## Problem statement
Set down the records again. Every word and mark must match exactly.

Start of Dataset content

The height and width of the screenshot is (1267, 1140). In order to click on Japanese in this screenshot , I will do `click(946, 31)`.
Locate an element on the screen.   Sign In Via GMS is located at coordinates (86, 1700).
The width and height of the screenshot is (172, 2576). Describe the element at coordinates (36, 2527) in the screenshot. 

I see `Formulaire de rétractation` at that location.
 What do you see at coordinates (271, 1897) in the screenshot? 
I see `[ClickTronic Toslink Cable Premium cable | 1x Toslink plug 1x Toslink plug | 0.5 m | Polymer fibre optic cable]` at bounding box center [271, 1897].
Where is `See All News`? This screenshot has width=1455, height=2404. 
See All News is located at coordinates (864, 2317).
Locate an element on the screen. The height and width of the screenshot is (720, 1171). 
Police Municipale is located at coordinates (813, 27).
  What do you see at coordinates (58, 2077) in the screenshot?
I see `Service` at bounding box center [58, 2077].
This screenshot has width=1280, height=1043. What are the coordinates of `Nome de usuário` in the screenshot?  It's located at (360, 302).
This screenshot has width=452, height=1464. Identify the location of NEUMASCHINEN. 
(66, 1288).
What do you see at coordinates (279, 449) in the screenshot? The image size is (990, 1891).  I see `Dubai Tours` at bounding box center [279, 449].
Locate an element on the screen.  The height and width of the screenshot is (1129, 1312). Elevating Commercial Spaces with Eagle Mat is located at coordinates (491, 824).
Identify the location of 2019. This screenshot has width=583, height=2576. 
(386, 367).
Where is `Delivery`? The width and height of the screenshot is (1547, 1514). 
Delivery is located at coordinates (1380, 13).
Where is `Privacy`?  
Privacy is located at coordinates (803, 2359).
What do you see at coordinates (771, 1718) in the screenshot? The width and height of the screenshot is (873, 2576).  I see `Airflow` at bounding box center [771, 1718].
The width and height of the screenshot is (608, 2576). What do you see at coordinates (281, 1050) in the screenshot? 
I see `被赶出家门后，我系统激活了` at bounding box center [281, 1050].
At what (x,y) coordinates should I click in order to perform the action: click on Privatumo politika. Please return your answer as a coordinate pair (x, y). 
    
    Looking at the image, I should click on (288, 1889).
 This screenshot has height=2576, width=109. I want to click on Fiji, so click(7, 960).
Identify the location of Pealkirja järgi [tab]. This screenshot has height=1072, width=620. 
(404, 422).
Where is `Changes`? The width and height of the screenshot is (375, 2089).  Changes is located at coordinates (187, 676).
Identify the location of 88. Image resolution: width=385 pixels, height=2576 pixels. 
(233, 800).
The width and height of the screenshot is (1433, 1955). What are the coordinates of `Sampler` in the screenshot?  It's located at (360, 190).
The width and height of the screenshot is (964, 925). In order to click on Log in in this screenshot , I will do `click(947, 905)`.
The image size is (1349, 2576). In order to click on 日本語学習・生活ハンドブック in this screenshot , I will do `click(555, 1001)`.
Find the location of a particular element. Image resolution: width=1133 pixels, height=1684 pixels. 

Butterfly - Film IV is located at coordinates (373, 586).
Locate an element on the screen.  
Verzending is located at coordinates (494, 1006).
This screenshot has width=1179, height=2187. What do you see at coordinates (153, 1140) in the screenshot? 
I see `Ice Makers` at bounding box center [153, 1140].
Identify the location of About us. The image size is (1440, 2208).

End of Dataset content

## Answer below
The height and width of the screenshot is (1267, 1140). In order to click on Japanese in this screenshot , I will do `click(946, 31)`.
Locate an element on the screen.   Sign In Via GMS is located at coordinates (86, 1700).
The width and height of the screenshot is (172, 2576). Describe the element at coordinates (36, 2527) in the screenshot. 

I see `Formulaire de rétractation` at that location.
 What do you see at coordinates (271, 1897) in the screenshot? 
I see `[ClickTronic Toslink Cable Premium cable | 1x Toslink plug 1x Toslink plug | 0.5 m | Polymer fibre optic cable]` at bounding box center [271, 1897].
Where is `See All News`? This screenshot has width=1455, height=2404. 
See All News is located at coordinates (864, 2317).
Locate an element on the screen. The height and width of the screenshot is (720, 1171). 
Police Municipale is located at coordinates (813, 27).
  What do you see at coordinates (58, 2077) in the screenshot?
I see `Service` at bounding box center [58, 2077].
This screenshot has width=1280, height=1043. What are the coordinates of `Nome de usuário` in the screenshot?  It's located at (360, 302).
This screenshot has width=452, height=1464. Identify the location of NEUMASCHINEN. 
(66, 1288).
What do you see at coordinates (279, 449) in the screenshot? The image size is (990, 1891).  I see `Dubai Tours` at bounding box center [279, 449].
Locate an element on the screen.  The height and width of the screenshot is (1129, 1312). Elevating Commercial Spaces with Eagle Mat is located at coordinates (491, 824).
Identify the location of 2019. This screenshot has width=583, height=2576. 
(386, 367).
Where is `Delivery`? The width and height of the screenshot is (1547, 1514). 
Delivery is located at coordinates (1380, 13).
Where is `Privacy`?  
Privacy is located at coordinates (803, 2359).
What do you see at coordinates (771, 1718) in the screenshot? The width and height of the screenshot is (873, 2576).  I see `Airflow` at bounding box center [771, 1718].
The width and height of the screenshot is (608, 2576). What do you see at coordinates (281, 1050) in the screenshot? 
I see `被赶出家门后，我系统激活了` at bounding box center [281, 1050].
At what (x,y) coordinates should I click in order to perform the action: click on Privatumo politika. Please return your answer as a coordinate pair (x, y). 
    
    Looking at the image, I should click on (288, 1889).
 This screenshot has height=2576, width=109. I want to click on Fiji, so click(7, 960).
Identify the location of Pealkirja järgi [tab]. This screenshot has height=1072, width=620. 
(404, 422).
Where is `Changes`? The width and height of the screenshot is (375, 2089).  Changes is located at coordinates (187, 676).
Identify the location of 88. Image resolution: width=385 pixels, height=2576 pixels. 
(233, 800).
The width and height of the screenshot is (1433, 1955). What are the coordinates of `Sampler` in the screenshot?  It's located at (360, 190).
The width and height of the screenshot is (964, 925). In order to click on Log in in this screenshot , I will do `click(947, 905)`.
The image size is (1349, 2576). In order to click on 日本語学習・生活ハンドブック in this screenshot , I will do `click(555, 1001)`.
Find the location of a particular element. Image resolution: width=1133 pixels, height=1684 pixels. 

Butterfly - Film IV is located at coordinates (373, 586).
Locate an element on the screen.  
Verzending is located at coordinates (494, 1006).
This screenshot has width=1179, height=2187. What do you see at coordinates (153, 1140) in the screenshot? 
I see `Ice Makers` at bounding box center [153, 1140].
Identify the location of About us. The image size is (1440, 2208).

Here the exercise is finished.